CS221 Artificial Intelligence, Notes on States (Week 3-5)

Week 4. Markov Decision Processes

  • Uncertainty in the search process
    • Performing action \(a\) from a state \(s\) can lead to several states \(s'_1, s'_2, \ldots\) in a probabilistic manner.
    • The probability and reward of each \((s, a, s')\) pair may be known or unknown.
      • If known: policy evaluation, value iteration
      • If unknown: reinforcement learning

Markov Decision Processes (offline)

Model an MDP

  • Markove decision process definition:
    • States: the set of states
    • \(s_\text{start}\): stating state.
    • Actions\((s)\): possible actions
    • \(T(s, a, s')\): transition probability of \(s'\) if take action \(a\) in state \(s\)
    • Reward\((s, a, s')\): reward for the transition \((s, a, s')\)
    • IsEnd\((s)\): reached end state?
    • \(\gamma \in (0, 1]\): discount factor
  • A policy \(\pi\): a mapping from each state \(s \in \text{States}\) to an action \(a \in \text{Actions}(s)\)

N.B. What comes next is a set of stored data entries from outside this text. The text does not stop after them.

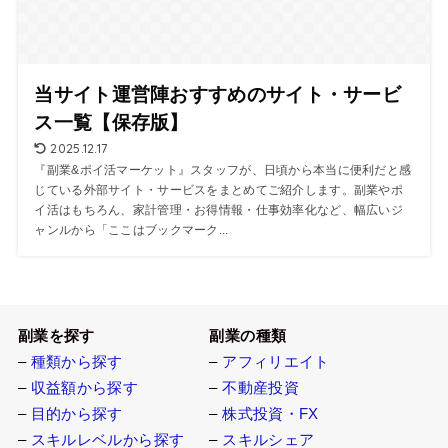
当サイト運営陣おすすめのサイト・サービ
ス一覧【保存版】
2025.12.17
『副業&ポイ活マーケット』スタッフが、日頃から本当に便利だと感
じている外部サイト・サービスをまとめてご紹介します。副業やポ
イ活はもちろん、家計管理・お得情報・仕事効率化など、幅広いジ
ャンルから「ここはブックマーク...
副業を探す
副業の種類
–
種類から探す
–
アフィリエイト
–
収益額から探す
–
不動産投資
–
目的から探す
–
株式投資・FX
–
スキルレベルから探す
–
スキルシェア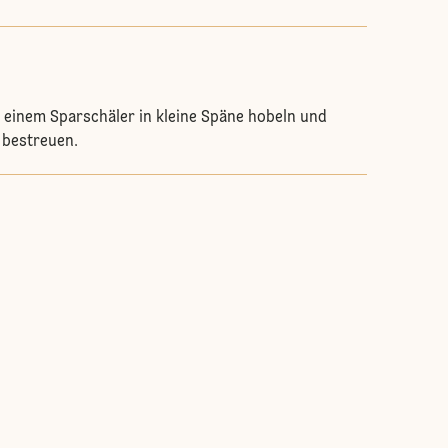
 einem Sparschäler in kleine Späne hobeln und
 bestreuen.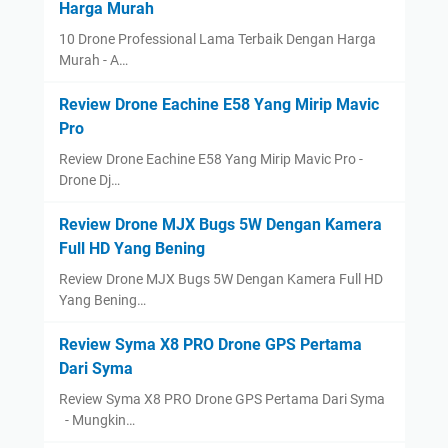
Harga Murah
10 Drone Professional Lama Terbaik Dengan Harga
Murah - A…
Review Drone Eachine E58 Yang Mirip Mavic
Pro
Review Drone Eachine E58 Yang Mirip Mavic Pro -
Drone Dj…
Review Drone MJX Bugs 5W Dengan Kamera
Full HD Yang Bening
Review Drone MJX Bugs 5W Dengan Kamera Full HD
Yang Bening…
Review Syma X8 PRO Drone GPS Pertama
Dari Syma
Review Syma X8 PRO Drone GPS Pertama Dari Syma
- Mungkin…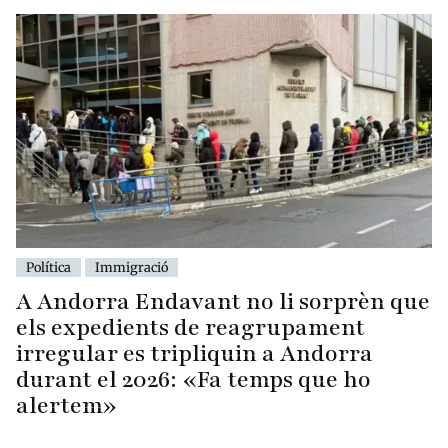
Política
Immigració
A Andorra Endavant no li sorprèn que
els expedients de reagrupament
irregular es tripliquin a Andorra
durant el 2026: «Fa temps que ho
alertem»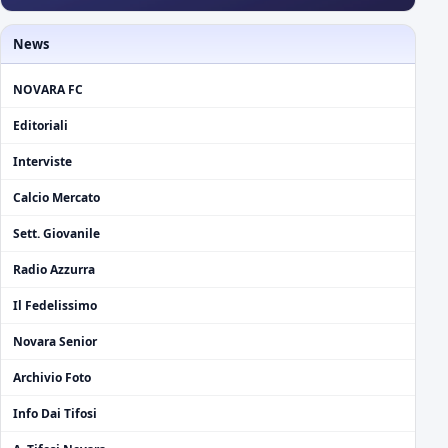
News
NOVARA FC
Editoriali
Interviste
Calcio Mercato
Sett. Giovanile
Radio Azzurra
Il Fedelissimo
Novara Senior
Archivio Foto
Info Dai Tifosi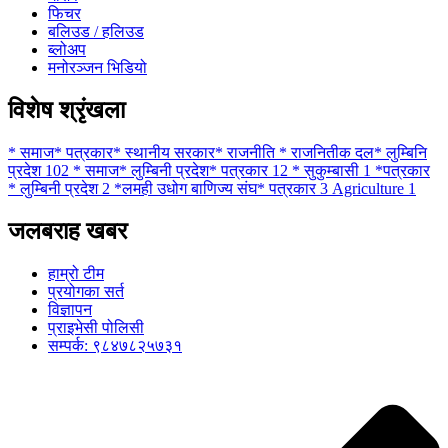
फिचर
बलिउड / हलिउड
ब्लोअप
मनोरञ्जन भिडियो
विशेष श्रृंखला
* समाज* पत्रकार* स्थानीय सरकार* राजनीति * राजनितीक दल* लुम्बिनि
प्रदेश
102
* समाज* लुम्बिनी प्रदेश* पत्रकार
12
* सुकुम्बासी
1
*पत्रकार
* लुम्बिनी प्रदेश
2
*लमही उधोग बाणिज्य संघ* पत्रकार
3
Agriculture
1
जलबराह खबर
हाम्रो टीम
प्रयोगका सर्त
विज्ञापन
प्राइभेसी पोलिसी
सम्पर्क: ९८४७८२५७३१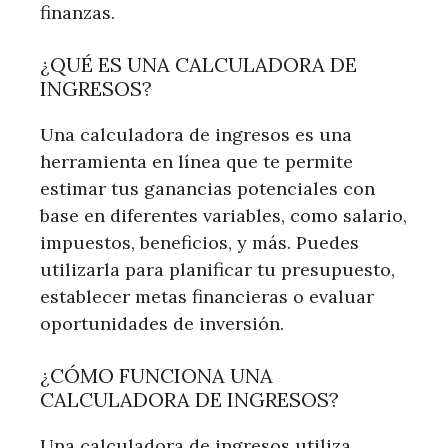
finanzas.
¿QUÉ ES UNA CALCULADORA DE
INGRESOS?
Una calculadora de ingresos es una
herramienta en línea que te permite
estimar tus ganancias potenciales con
base en diferentes variables, como salario,
impuestos, beneficios, y más. Puedes
utilizarla para planificar tu presupuesto,
establecer metas financieras o evaluar
oportunidades de inversión.
¿CÓMO FUNCIONA UNA
CALCULADORA DE INGRESOS?
Una calculadora de ingresos utiliza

Policy Evaluation (on-policy)

  • Utility of a policy is the discounted sum of the rewards on the path

    • Since the policy yields a random path, its utility is a random variable
  • For a policy, its path is \(s_0, a_1 r_1 s_1, a_2r_2s_2, \ldots\) (action, reward, new state) tuple, then the utility with discount \(\gamma\) is \[ u_1 = r_1 + \gamma r_2 + \gamma^2 r_3 + \ldots \]

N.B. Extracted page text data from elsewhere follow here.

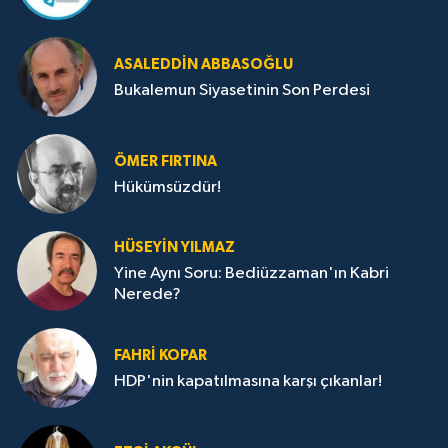
ASALEDDIN ABBASOĞLU
Bukalemun Siyasetinin Son Perdesi
ÖMER FIRTINA
Hükümsüzdür!
HÜSEYIN YILMAZ
Yine Aynı Soru: Bediüzzaman'ın Kabri
Nerede?
FAHRI KOPAR
HDP'nin kapatılmasına karşı çıkanlar!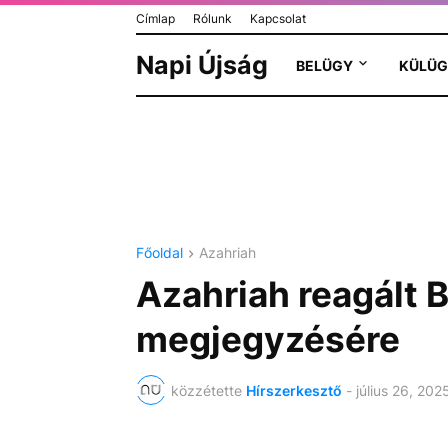
Címlap
Rólunk
Kapcsolat
Napi Újság
BELÜGY
KÜLÜG
Főoldal
Azahriah
Azahriah reagált B
megjegyzésére
közzétette
Hírszerkesztő
-
július 26, 202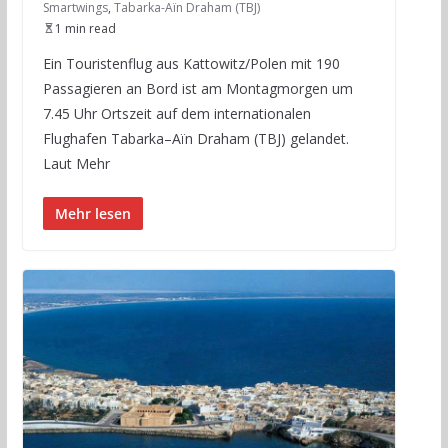
Smartwings
,
Tabarka-Aïn Draham (TBJ)
1 min read
Ein Touristenflug aus Kattowitz/Polen mit 190
Passagieren an Bord ist am Montagmorgen um
7.45 Uhr Ortszeit auf dem internationalen
Flughafen Tabarka–Aïn Draham (TBJ) gelandet.
Laut Mehr
Mehr lesen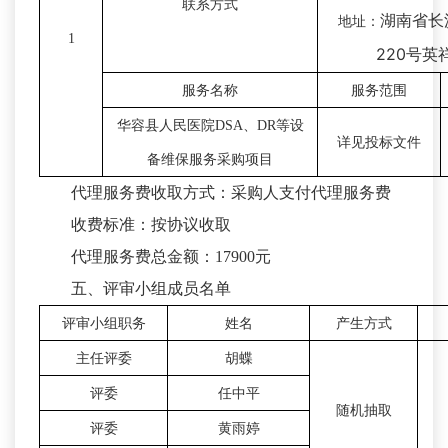
联系方式
湖南省长
地址：
1
220
号英
服务名称
服务范围
华容县人民医院
DSA
、
DR
等设
详见投标文件
备维保服务采购项目
代理服务费收取方式：采购人支付代理服务费
收费标准：按协议收取
代理服务费总金额：17900元
五、评审小组成员名单
评审小组职务
姓名
产生方式
主任评委
胡蝶
评委
任中平
随机抽取
评委
黄雨婷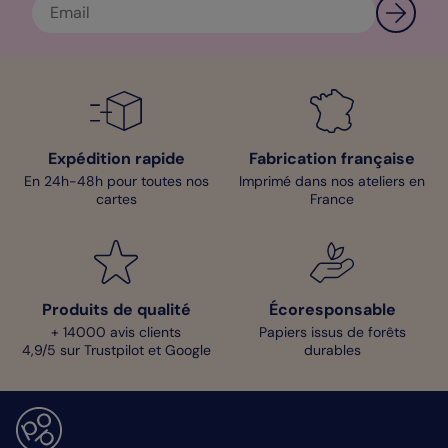
Expédition rapide
Fabrication française
En 24h-48h pour toutes nos
Imprimé dans nos ateliers en
cartes
France
Produits de qualité
Écoresponsable
+ 14000 avis clients
Papiers issus de forêts
4,9/5 sur Trustpilot et Google
durables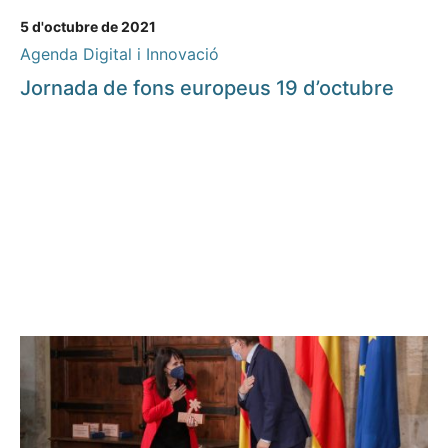
5 d'octubre de 2021
Agenda Digital i Innovació
Jornada de fons europeus 19 d’octubre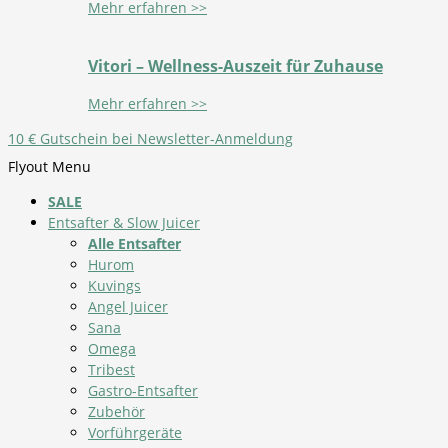
Mehr erfahren >>
Vitori – Wellness-Auszeit für Zuhause
Mehr erfahren >>
10 € Gutschein bei Newsletter-Anmeldung
Flyout Menu
SALE
Entsafter & Slow Juicer
Alle Entsafter
Hurom
Kuvings
Angel Juicer
Sana
Omega
Tribest
Gastro-Entsafter
Zubehör
Vorführgeräte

  • \(V_\pi(s)\): the expected utility (called value) of a policy \(\pi\) from state \(s\)

  • \(Q_\pi(s, a)\): Q-value, the expected utility of taking action \(a\) from state \(s\), and then following policy \(\pi\)

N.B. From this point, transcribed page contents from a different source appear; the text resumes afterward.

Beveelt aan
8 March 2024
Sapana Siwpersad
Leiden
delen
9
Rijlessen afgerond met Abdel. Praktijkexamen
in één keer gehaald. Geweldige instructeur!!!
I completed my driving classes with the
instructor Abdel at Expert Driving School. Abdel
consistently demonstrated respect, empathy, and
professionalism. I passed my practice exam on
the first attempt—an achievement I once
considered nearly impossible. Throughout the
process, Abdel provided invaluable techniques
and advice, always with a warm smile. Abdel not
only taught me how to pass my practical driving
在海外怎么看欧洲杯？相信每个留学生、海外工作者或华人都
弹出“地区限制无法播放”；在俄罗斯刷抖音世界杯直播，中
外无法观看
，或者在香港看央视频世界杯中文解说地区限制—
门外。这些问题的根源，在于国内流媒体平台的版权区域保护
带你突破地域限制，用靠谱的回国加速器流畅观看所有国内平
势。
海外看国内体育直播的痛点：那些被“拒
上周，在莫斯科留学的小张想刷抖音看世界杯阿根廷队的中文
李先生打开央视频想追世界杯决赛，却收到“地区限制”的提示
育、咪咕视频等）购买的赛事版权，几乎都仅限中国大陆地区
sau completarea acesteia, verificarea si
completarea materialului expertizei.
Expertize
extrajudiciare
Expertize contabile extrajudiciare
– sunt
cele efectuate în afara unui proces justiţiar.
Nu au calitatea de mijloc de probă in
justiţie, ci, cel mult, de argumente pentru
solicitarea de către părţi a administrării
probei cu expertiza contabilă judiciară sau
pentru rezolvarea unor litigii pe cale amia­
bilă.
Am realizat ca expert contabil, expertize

  • Connections between \(V_\pi(s)\) and \(Q_\pi(s, a)\):

\[ V_\pi(s) = \begin{cases} 0 & \text{ if IsEnd}(s)\\ Q_\pi(s, \pi(s)) & \text{ otherwise} \end{cases} \]

\[ Q_\pi(s, a) = \sum_{s'} T(s, a, s')\left[\text{Reward}(s, a, s') + \gamma V_\pi(s')\right] \]

  • Iterative algorithm for policy evaluation

    • Initialize \(V_\pi^{(0)}(s) = 0\) for all \(s\)
    • For iteration \(t = 1, \ldots, t_\text{PE}\):
      • For each state \(s\), \[V_\pi^{(t)}(s) = \sum_{s'} T\left(s, \pi(s), s'\right)\left[\text{Reward}\left(s, \pi(s), s'\right) + \gamma V_\pi^{(t-1)}(s')\right]\]
  • Choice of \(t_\text{PE}\): stop when values don’t change much \[ \max_{s} \left|V_\pi^{(t)}(s) - V_\pi^{(t-1)}(s)\right| \leq \epsilon \]

  • MDP time complexity is \(O(t_\text{PE} S S')\), where \(S\) is the number of states and \(S'\) is the number of \(s'\) with \(T(s, a, s') \geq 0\)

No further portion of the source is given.